CS 194-26 Project 1

Roger Chen

In this project, our task is to take a scanned image containing 3 grayscale images, which represent the world as seen through blue, green, and red filters, and align them into a RGB color image. I chose to use Python and Numpy for this task, because it is what I am most familiar with.

Input images

There are a lot of blotches and defects in the input images that make it hard to make sense of. I ended up just taking three equal sized slices of the input image array, by dividing the height of the original image in 3, and making those the three channels.
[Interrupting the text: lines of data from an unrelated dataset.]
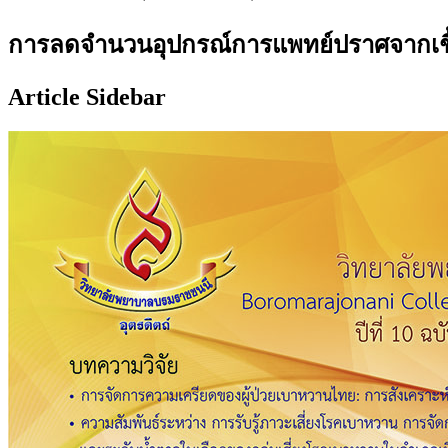
การลดจำนวนอุปกรณ์การแพทย์ปราศจากเชื
Article Sidebar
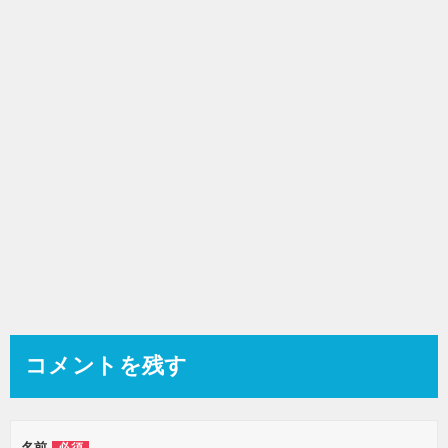
シ
ョ
ン
コメントを残す
名前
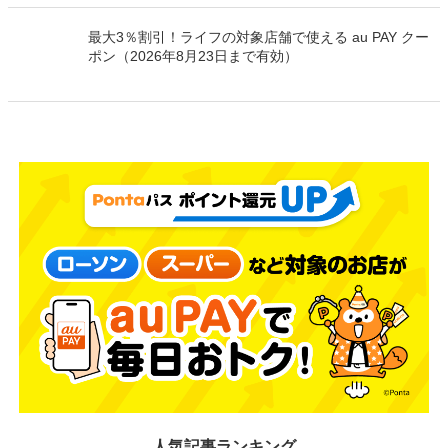
最大3％割引！ライフの対象店舗で使える au PAY クー
ポン（2026年8月23日まで有効）
人気記事ランキング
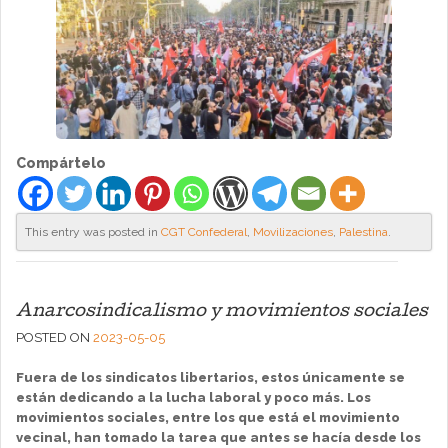
Compártelo
This entry was posted in
CGT Confederal
,
Movilizaciones
,
Palestina
.
Anarcosindicalismo y movimientos sociales
POSTED ON
2023-05-05
Fuera de los sindicatos libertarios, estos únicamente se
están dedicando a la lucha laboral y poco más. Los
movimientos sociales, entre los que está el movimiento
vecinal, han tomado la tarea que antes se hacía desde los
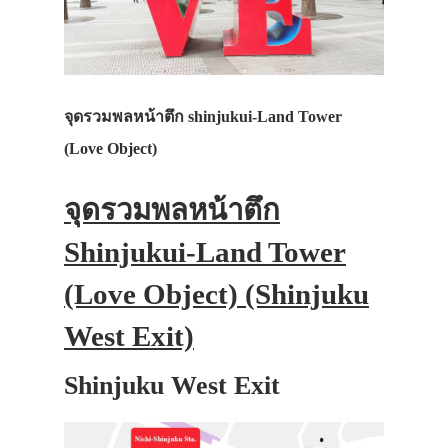
จุดรวมพลหน้าตึก shinjukui-Land Tower
(Love Object)
จุดรวมพลหน้าตึก
Shinjukui-Land Tower
(Love Object) (Shinjuku
West Exit)
Shinjuku West Exit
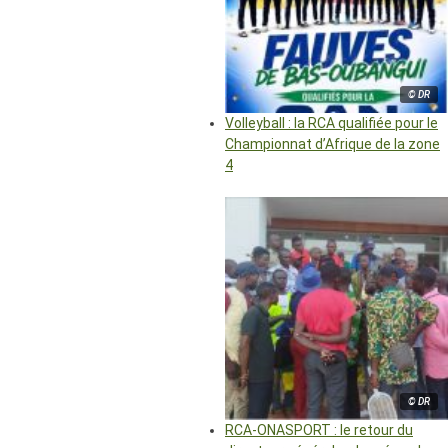
© DR
Volleyball : la RCA qualifiée pour le
Championnat d’Afrique de la zone
4
© DR
RCA-ONASPORT : le retour du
I noticed that when I loaded the images into Python with the Pillow image library, the small JPEG images would be arrays of type np.uint8 and have range 0 to 255, whereas the large TIFF images would be arrays of type np.uint16 and have range 0 to 65535. I want to use floating point numbers instead of integers, so the first thing I did was to normalize the values to approximately 0 to 256, so I do not have to worry about numerical issues regarding integer overflow.

Saving the output

Before I started doing any alignment, I wanted to write the output function so I could save the final output files and visualize my work. My output function creates a H*W*3 array of type np.uint8 and fills it in with 3 numpy arrays that represent the three color channels. I noticed that the input images seemed to be in Blue-Green-Red order, whereas numpy wants the arrays in Red-Green-Blue order, so I saved each channel to the 2-N^th channel of the numpy array. I output the final images as PNG instead of JPEG, because I do not think I should be using a lossless file format if I'm hunting for alignment errors in the output images. I can always convert the PNG to JPEG if I want to publish the results.

First attempt

The first version of my code tried to align all 3 images at the same time, by searching over two pairs of displacements: one for green and one for red. There were a total of 4 parameters to match. I thought that, even if the luminosity of two different color channels might have a lot of differences, I could get a pretty good answer by using the luminosity of all 3 color channels at once. I noticed my code ran really slowly and this was not the suggested method on the project spec, so I tried something else.

For my error metric, I used the L2 norm of the difference of the two images. I did not normalize this error metric, because I would only be comparing images that were all the same size. This is because I designed my get_displaced() function to also take in an extra parameter that would guarantee that, in one iteration of the algorithm, all of the compared images would be the same size.

Finally, I added the image pyramid optimization to my algorithm. I set a recursion base case threshold at 100 pixels, so images that were less than 100 pixels on the longest side would not be resized any smaller. On each recursive call, I reduced the size of my input images by a factor of 2. When the recursive call returned, I scaled up the estimated alignment parameters by a factor of 2.

This initial version of the algorithm produced this image, which is pretty good at a first glance:

However, the 100% crop reveals that there is a lot of odd colors on the edges:

Plus, some of the example input images did not align at all:

First attempt results

Here are all of the results produced by this initial algorithm. The parameters are expressed as (dy, dx).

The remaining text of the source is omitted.